The fortress is bordered to the north and south by two watchtowers. Only three entrances lead into the interior, which taper so far that only one person can pass through.
One of the most enigmatic buildings in the complex is the building called Tintero (inkwell) because of its conical shape. The interpretations of its former function range from torture chamber to observatory. Seeds, animal and human bones, obsidian and ceramic vessels were found in a bottle-shaped pit inside the building, which indicate the ceremonial significance of the building.

Kuélap was probably built around 600 AD in order to offer the Chachapoyas a retreat, e.g. from the Huari (Wari), who conquered and ruled almost all of today’s Peru militarily between 500 and 900 AD. The Huari also created a complex infrastructure of roads, which were incorporated centuries later by the Incas and have since been regarded as Inca roads. A traffic route of a different kind is the new cable car, which leads from the village Nuevo Tingo over a distance of 4000m up to Kuélap within 20 minutes. At the beginning of 2017, it started its test operation and has been in regular operation since mid-February 2017.
Considering the lack of funds for the conservation and further archaeological research of the numerous cultural treasures of the region, the question remains whether the more than 21 million dollars spent on the project would not have been better invested elsewhere.

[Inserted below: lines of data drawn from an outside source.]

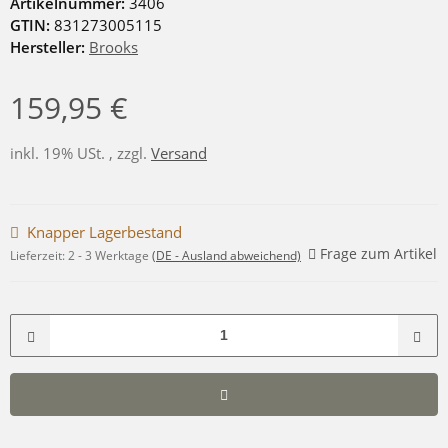
Artikelnummer:
3406
GTIN:
831273005115
Hersteller:
Brooks
159,95 €
inkl. 19% USt. , zzgl.
Versand
Knapper Lagerbestand
Frage zum Artikel
Lieferzeit:
2 - 3 Werktage
(DE - Ausland abweichend)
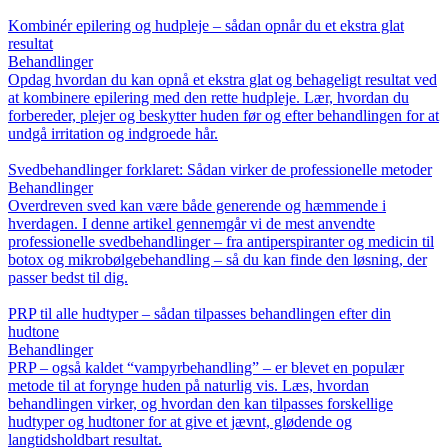
Kombinér epilering og hudpleje – sådan opnår du et ekstra glat
resultat
Behandlinger
Opdag hvordan du kan opnå et ekstra glat og behageligt resultat ved
at kombinere epilering med den rette hudpleje. Lær, hvordan du
forbereder, plejer og beskytter huden før og efter behandlingen for at
undgå irritation og indgroede hår.
Svedbehandlinger forklaret: Sådan virker de professionelle metoder
Behandlinger
Overdreven sved kan være både generende og hæmmende i
hverdagen. I denne artikel gennemgår vi de mest anvendte
professionelle svedbehandlinger – fra antiperspiranter og medicin til
botox og mikrobølgebehandling – så du kan finde den løsning, der
passer bedst til dig.
PRP til alle hudtyper – sådan tilpasses behandlingen efter din
hudtone
Behandlinger
PRP – også kaldet “vampyrbehandling” – er blevet en populær
metode til at forynge huden på naturlig vis. Læs, hvordan
behandlingen virker, og hvordan den kan tilpasses forskellige
hudtyper og hudtoner for at give et jævnt, glødende og
langtidsholdbart resultat.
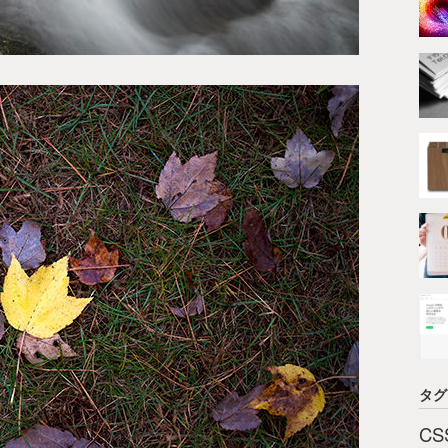
タグ
CS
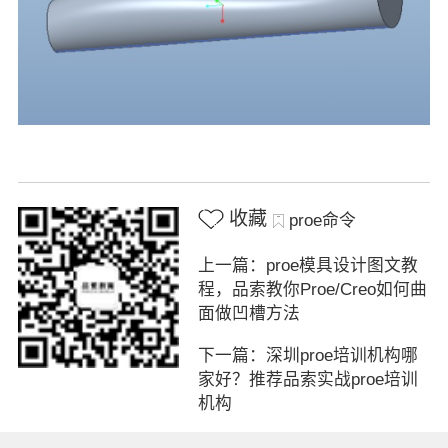
收藏
proe命令
上一篇：proe模具设计图文教
程，品索教你Proe/Creo如何曲
面做凹槽方法
下一篇：深圳proe培训机构哪
家好？推荐品索实战proe培训
机构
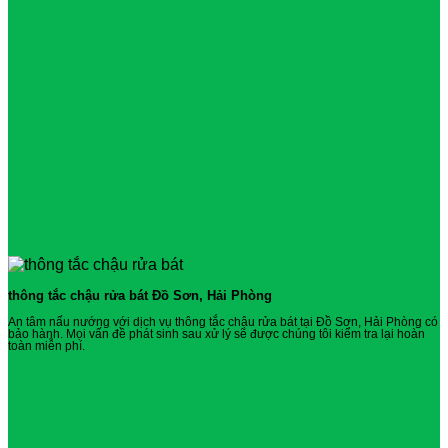
thông tắc chậu rửa bát Đồ Sơn, Hải Phòng
An tâm nấu nướng với dịch vụ thông tắc chậu rửa bát tại Đồ Sơn, Hải Phòng có
bảo hành. Mọi vấn đề phát sinh sau xử lý sẽ được chúng tôi kiểm tra lại hoàn
toàn miễn phí.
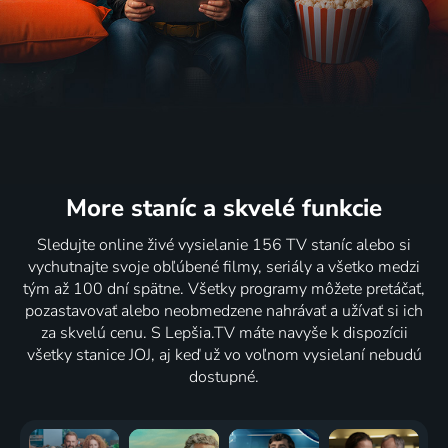
More staníc
a skvelé funkcie
Sledujte online živé vysielanie 156 TV staníc alebo si
vychutnajte svoje obľúbené filmy, seriály a všetko medzi
tým až 100 dní spätne. Všetky programy môžete pretáčať,
pozastavovať alebo neobmedzene nahrávať a užívať si ich
za skvelú cenu. S Lepšia.TV máte navyše k dispozícii
všetky stanice JOJ, aj keď už vo voľnom vysielaní nebudú
dostupné.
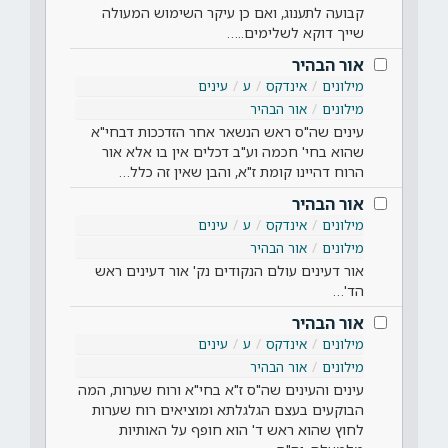
קבועה לתענוג, ואם כן עיקר השימוש המעולה
שייך דוקא לשלימים..…
אור הבהיר
מילונים
אינדקס
ע
עינים
מילונים
אור הבהיר
עינים שה"ס ראש הנשאר אחר הזדככות דבחי"א
שהוא בחי' חכמה וע"ב דכלים אין בו אלא אור
הרוח דהיינו קומת ז"א, והבן שאין זה כלל…
אור הבהיר
מילונים
אינדקס
ע
עינים
מילונים
אור הבהיר
אור דעינים עולם הנקודים נק' אור דעינים ראש
הד'…
אור הבהיר
מילונים
אינדקס
ע
עינים
מילונים
אור הבהיר
עינים והעינים שה"ס ז"א בחי"א ורוח שערות, המה
הבוקעים בעצם הגלגלתא ומוציאים רוח שערות
לחוץ שהוא ראש ד' הוא חופף על האותיות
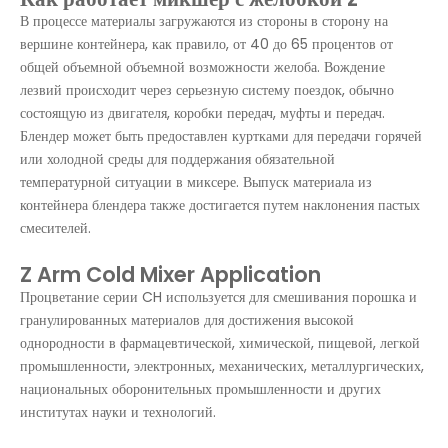
В процессе материалы загружаются из стороны в сторону на
вершине контейнера, как правило, от 40 до 65 процентов от
общей объемной объемной возможности желоба. Вождение
лезвий происходит через серьезную систему поездок, обычно
состоящую из двигателя, коробки передач, муфты и передач.
Блендер может быть предоставлен куртками для передачи горячей
или холодной среды для поддержания обязательной
температурной ситуации в миксере. Выпуск материала из
контейнера блендера также достигается путем наклонения пастых
смесителей.
Z Arm Cold Mixer Application
Процветание серии CH используется для смешивания порошка и
гранулированных материалов для достижения высокой
однородности в фармацевтической, химической, пищевой, легкой
промышленности, электронных, механических, металлургических,
национальных оборонительных промышленности и других
институтах науки и технологий.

Kuélap can be visited as a day trip from Chachapoyas.

Douglas Eugene “Gene” Savoy, who was born in 1927 and died in Reno in 2007 and was once given the nickname “The real Indiana Jones” by the People Magazine, was a dazzling figure even by American standards. As a discoverer, hobby researcher and preacher of a free church, he early developed a passion for the pre-Hispanic cultures of Mexico and South America, and over the decades claimed the discovery of more than 40 archaeological sites, most of them in Peru. Although his colleagues considered him a dangerous charlatan, the Peruvian state awarded him a medal of honor for bringing the regions of Northern Peru to international attention.